Let’s get one thing straight; I love being married.
That does not mean, however, that being married is easy. I’m not even talking about the broad strokes of submissiveness, gentleness, and all other virtues that are inherently difficult to express and live out. Of course, those are hard. Those are a given. I’m just referring to the daily grind of marriage:
The getting up in the morning before the usual time because he’s already getting ready for work.
The repetitive chores. Laundry, dishes, cleaning, cooking — in that order. Sometimes, punctuated by grocery shopping, banking, and other errands.
The immensely difficult task of putting together the correct pair of socks when all of the socks are either brown or black.
The financial burden of maintaining a home.
The coordination of schedules to maximize the use of the car because gas is expensive. Extra points because feelings can get hurt (usually mine, because I’m sensitive that way) when plans get mixed up.
But for every difficulty, there is always something I am thankful for:
That he told me that I don’t have to make him breakfast so I can have an extra hour of sleep.
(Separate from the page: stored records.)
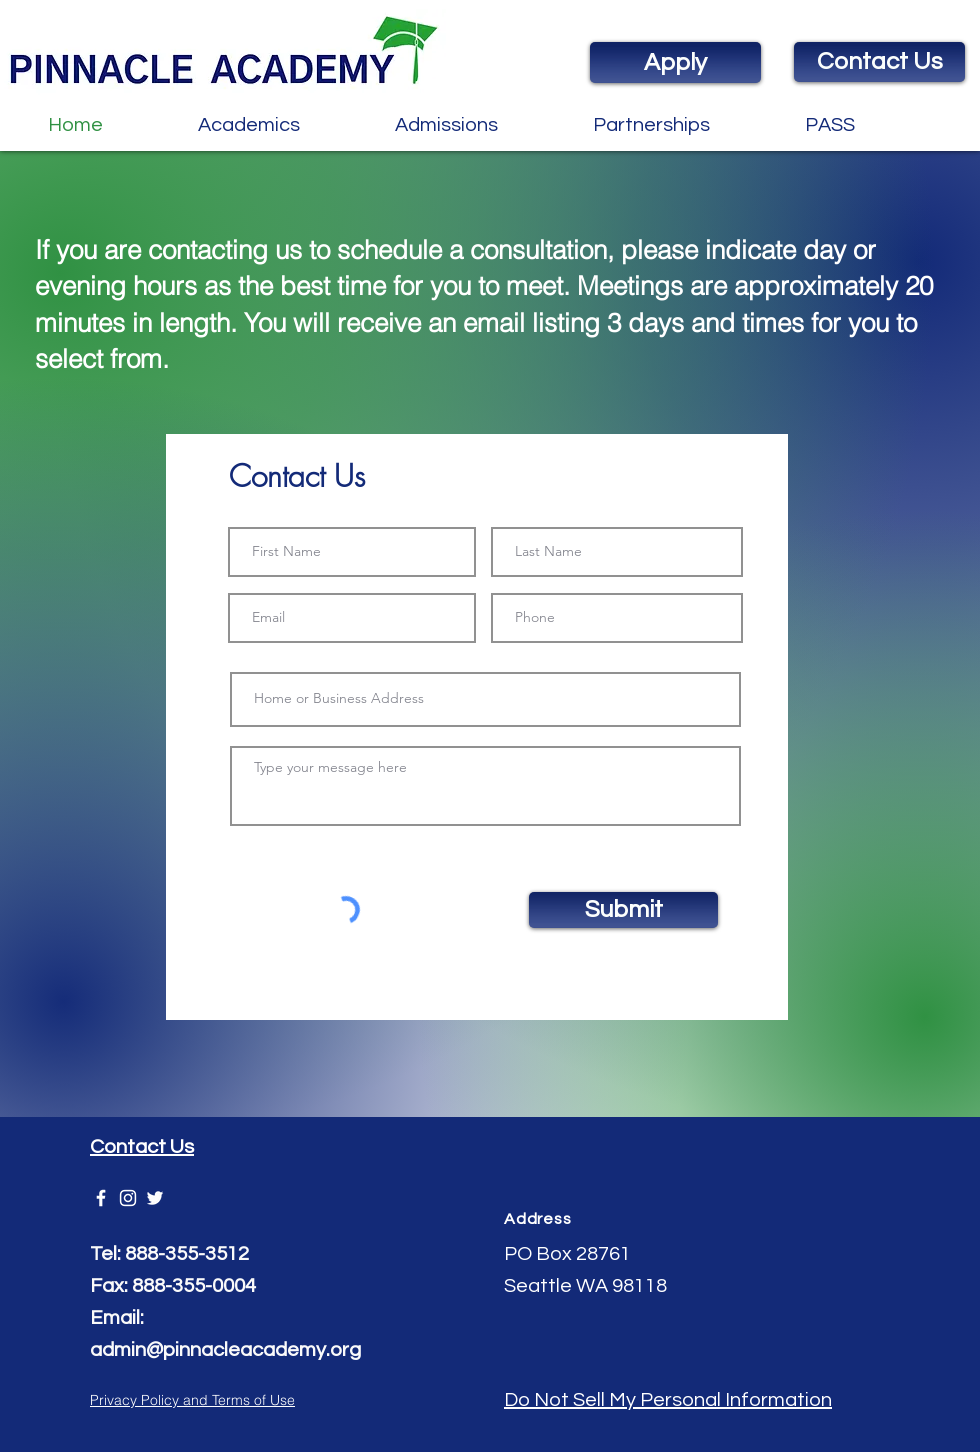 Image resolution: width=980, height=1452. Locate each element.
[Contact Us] (879, 62)
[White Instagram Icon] (128, 1198)
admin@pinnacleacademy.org (225, 1350)
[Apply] (675, 62)
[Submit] (623, 910)
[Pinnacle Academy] (101, 1198) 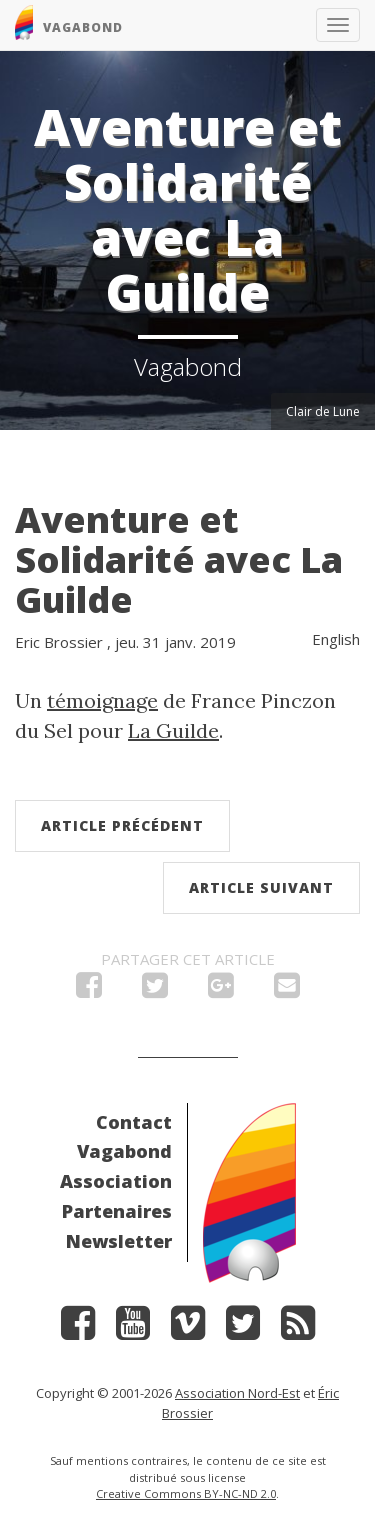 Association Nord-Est (237, 1393)
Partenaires (117, 1211)
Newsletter (119, 1241)
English (336, 639)
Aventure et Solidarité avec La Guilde (179, 559)
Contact (134, 1122)
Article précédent (122, 825)
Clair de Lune (323, 411)
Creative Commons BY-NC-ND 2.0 (186, 1493)
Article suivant (261, 887)
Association (116, 1181)
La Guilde (173, 730)
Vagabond (124, 1151)
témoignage (102, 700)
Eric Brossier (59, 642) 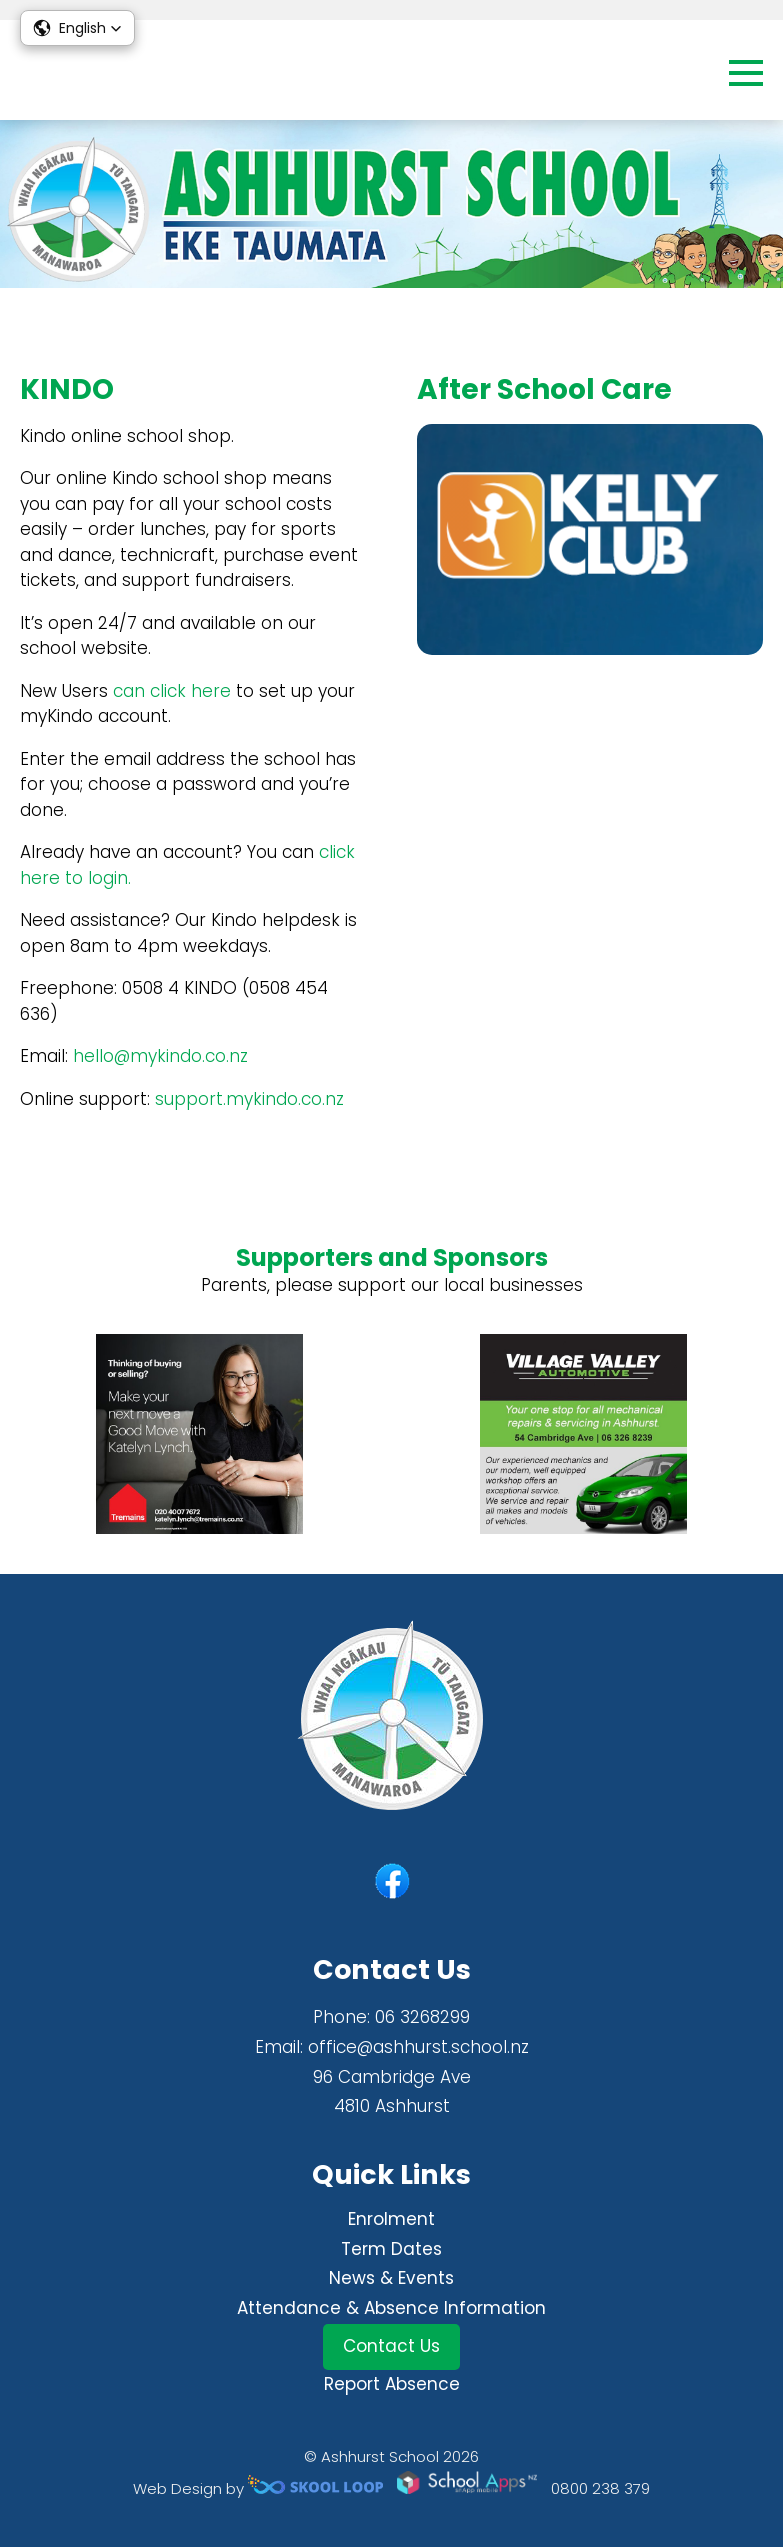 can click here (172, 691)
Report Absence (392, 2384)
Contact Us (391, 2346)
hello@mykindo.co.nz (160, 1056)
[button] (77, 28)
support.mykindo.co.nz (249, 1099)
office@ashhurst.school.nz (418, 2047)
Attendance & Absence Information (391, 2308)
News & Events (391, 2278)
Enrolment (391, 2219)
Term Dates (391, 2249)
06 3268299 (422, 2017) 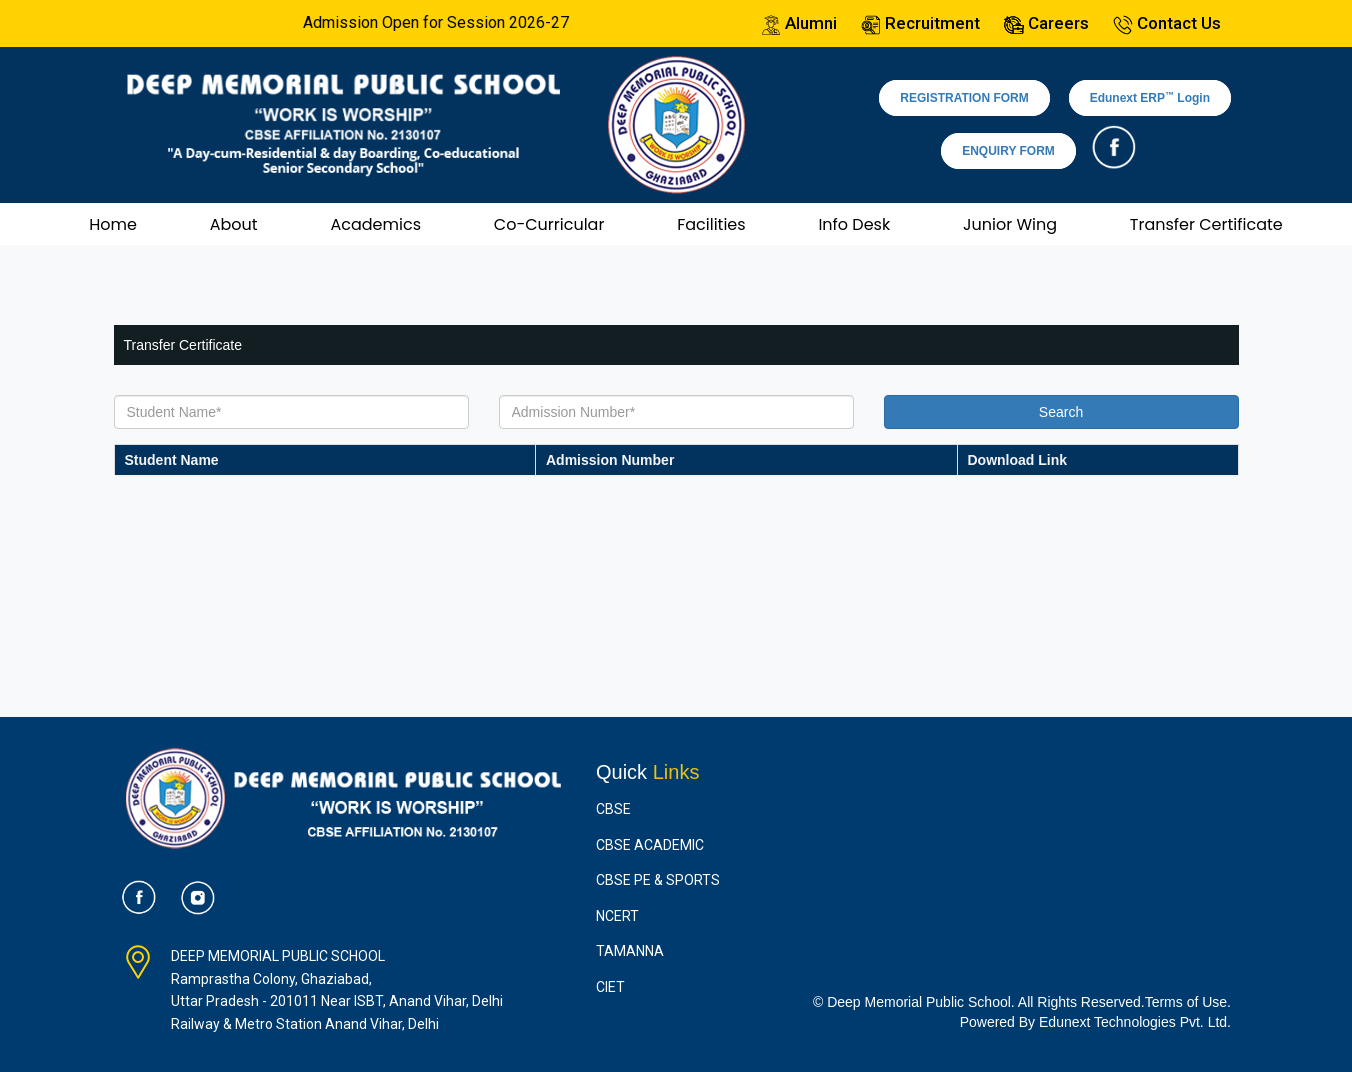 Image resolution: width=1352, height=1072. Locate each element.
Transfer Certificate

That I’m doing things that I never did before and learning that I’m actually pretty good in the kitchen.
That I’m more focused on my career and my goals in life because the future that I’m working for is clearer than ever.
That he is a good provider and has never asked me to contribute anything financially, unless I volunteer.
That road trips, even the short ones going to the office, are so much fun with him around. That we like doing the same things and going to the same places. That he is always mindful of my schedule.
I’m still thinking of a bright side to the black/brown socks thing. I guess it’s that my husband is always so appreciative that he doesn’t mind if I just dump it all into one big pile for him to sort out.